Alternatively, the influence of negative feelings at the time of decision-making was studied by Raghunathan and Tuan Pham (1999). They conducted three experiments in gambling decisions and job selection decisions, where unhappy subjects were found to prefer high-risk/high-reward options unlike anxious subjects who preferred low-risk/low-reward options. They stated that "anxiety and sadness convey distinct types of information to the decision-maker and prime different goals." It was found that "while anxiety primes an implicit goal of uncertainty reduction, sadness primes an implicit goal of reward replacement". Thus emotions cannot simply be classified as positive or negative as we need to consider the consequences of the emotions in ultimate decision-making.

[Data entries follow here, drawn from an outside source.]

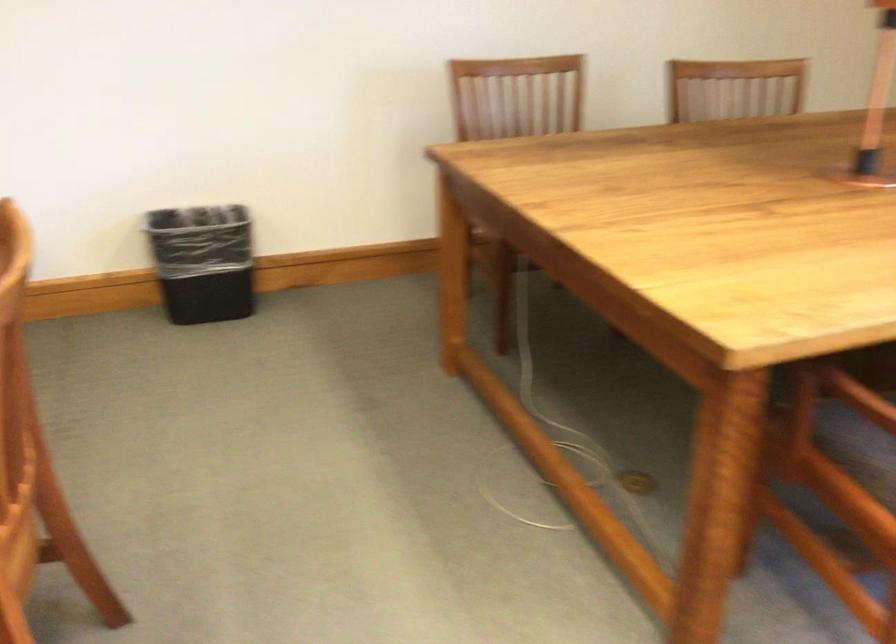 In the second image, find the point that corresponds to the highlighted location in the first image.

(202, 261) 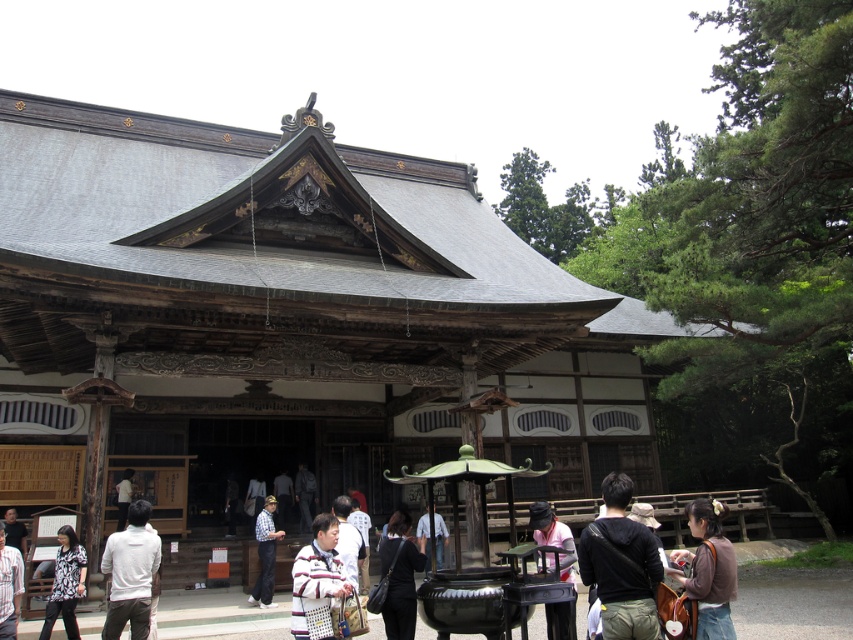 Question: Which of these objects is positioned closest to the brown fabric bag at lower right?

Choices:
 (A) striped sweater at center
 (B) checkered fabric shirt at center
 (C) pink fabric at center
 (D) white cotton shirt at lower left

Answer: (C)

Question: Is white matte shirt at center to the left of striped sweater at center from the viewer's perspective?

Choices:
 (A) no
 (B) yes

Answer: (B)

Question: Does black fabric bag at center lie in front of checkered fabric shirt at center?

Choices:
 (A) no
 (B) yes

Answer: (B)

Question: Is black fabric bag at center smaller than matte black shirt at center?

Choices:
 (A) yes
 (B) no

Answer: (A)

Question: Estimate the real-world distances between objects in this image. Which object is closer to the white matte shirt at center?

Choices:
 (A) white cotton shirt at lower left
 (B) striped sweater at center

Answer: (A)

Question: Which point is farther to the camera?

Choices:
 (A) brown fabric bag at lower right
 (B) checkered fabric shirt at center

Answer: (B) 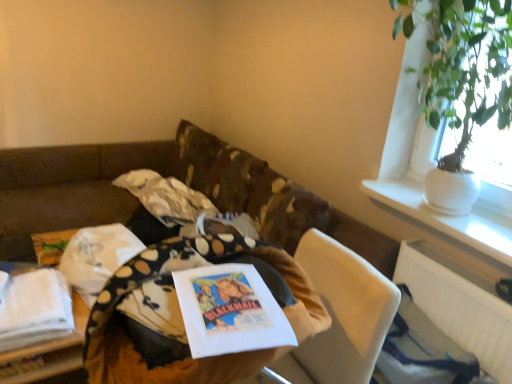 At what (x,y) coordinates should I click in order to perform the action: click on fluffy blanket at center, the 1th material in the back-to-front sequence. Please return your answer as a coordinate pair (x, y). This screenshot has height=384, width=512. Looking at the image, I should click on (165, 197).

Image resolution: width=512 pixels, height=384 pixels. Describe the element at coordinates (161, 306) in the screenshot. I see `wooden table at center, the second table positioned from the back` at that location.

Where is `white fabric swivel chair at center`? The image size is (512, 384). white fabric swivel chair at center is located at coordinates (341, 315).

What do you see at coordinates (459, 305) in the screenshot? The width and height of the screenshot is (512, 384). I see `white plastic radiator at lower right` at bounding box center [459, 305].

Another important factor is the memory of events in decision making. The mood someone has works as "a retrieval cue" whereby happy feelings make positive materials come to mind which in turn have great impact on the decisions that are made. The same is true of negative feelings. Bower coined the term state-dependent remembering for this phenomenon. Bower and others stated that emotions and feelings cannot be extracted from the human mind. The emotions felt in a particular situation will be recorded in the emotional memory and can be activated when the person faces a similar situation or has to make a difficult decision in a short period of time. Often the decision maker is unaware of previous experiences in similar situations.
Much research has been conducted on the various impacts of emotion on decision-making. Studies indicate the complexity and breadth of those impacts. Listed below are some examples of their results.
- Decision-makers who were made to consider safety concerns that induced negative emotions when deciding which car to purchase, were more likely to "choose not to choose," or to stick with the status quo.
- Study participants who experienced "frustrated anger" were more likely to choose a high risk, high reward option in a lottery – a choice the authors categorize as "self-defeating."
- "Fearful people made pessimistic judgments of future events whereas angry people made optimistic judgements."
- Study participants who had been induced to feel sad were likely to set a lower selling price for an item they were asked to sell; the researchers suggest that selling the item would bring about a change in the participants’ circumstances and thus perhaps a positive change in mood.
- Participants with "normal emotion processing" were engaged in a card-drawing task. When drawing from "dangerous decks" and consequently experiencing losses and the associated negative emotions, they subsequently made safer and more lucrative choices. Participants with brain damage that had left them unable to experience such emotional responses, did not change their behavior in this way.